A-Z challenge - My memories of life on the farm in the nineteen fifties and sixties

Vegetables

We had a large vegetable garden with beans, carrots, turnips, swedes, onions, potatoes and pumpkins. In summer there were watermelons, strawberries, tomatoes, beetroot and lettuce. As the pumpkin vine spread, we would look for those that grew hidden under the large leaves. The pumpkins were a large blue variety that kept well for months on end. They were stored on the tank stand just at the edge of the back veranda. Onions and potatoes were picked and bagged and stored underneath the concrete tank stand in the cool dark space.
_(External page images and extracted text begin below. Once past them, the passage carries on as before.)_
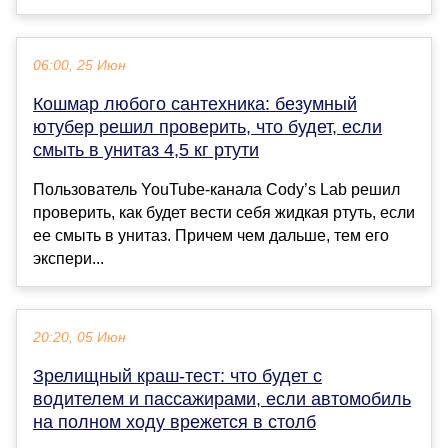
06:00, 25 Июн
Кошмар любого сантехника: безумный
ютубер решил проверить, что будет, если
смыть в унитаз 4,5 кг ртути
Пользователь YouTube-канала Cody’s Lab решил
проверить, как будет вести себя жидкая ртуть, если
ее смыть в унитаз. Причем чем дальше, тем его
экспери...
20:20, 05 Июн
Зрелищный краш-тест: что будет с
водителем и пассажирами, если автомобиль
на полном ходу врежется в столб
Thinning the carrots was a favourite task as we got to eat the tiny sweet ones fresh from the garden. We ate potatoes and pumpkin and a third vegetable with our meat most nights. Vegetable soups warmed our winters.

Verandas

Our house had three verandas. At the front of the house was the red polished concrete veranda surrounded by a low wall ideal for seating. Mum was very proud of her front veranda and the job of polishing it usually fell to her children. It was a down on the hands and knees job for many years before the advent of an upright electric polisher. She was happy for us to slide up and down on the veranda on rags as this kept it shiny. In later years, three of my sisters left the house through the front door for their weddings and had photos taken on that veranda.
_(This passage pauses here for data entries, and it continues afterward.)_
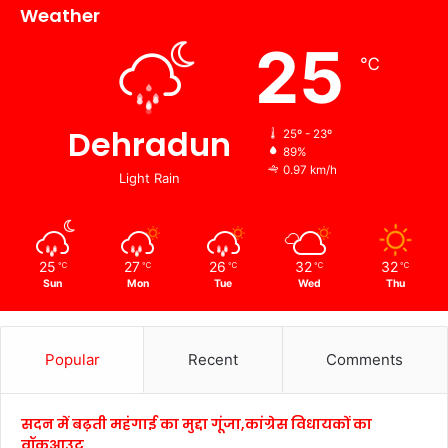
Weather
25
℃
Dehradun
25º - 23º
89%
0.97 km/h
Light Rain
25
27
26
32
32
℃
℃
℃
℃
℃
Sun
Mon
Tue
Wed
Thu
Popular
Recent
Comments
सदन में बढ़ती महंगाई का मुद्दा गूंजा,कांग्रेस विधायकों का
वॉकआउट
The back and side verandas were the functional spaces. At the back door, an old cedar sofa was the ideal place to sit and remove muddy boots and shoes. Cats and dogs made that sofa their home too. Easy access to the wood box, the water heater, and an old meat safe meant this was a functional space. It was also a good place to play in inclement weather as it continued around to a side veranda that bordered the tennis court. Two lines stretched across the side veranda for hanging the washing in wet weather. In hot weather, water was cooled by evaporation from a canvas water bag, it swung on the line under the shade of the veranda. Another lidded box seat at the end of the side veranda had tennis racquets and the net stored in it.

The magic Vegemite jar

Many Australian children grow up eating vegemite on their toast or in their sandwiches. We were no exception and often on meatless Fridays we had vegemite sandwiches for school lunches. Vegemite is a rich, strongly flavoured yeast extract spread.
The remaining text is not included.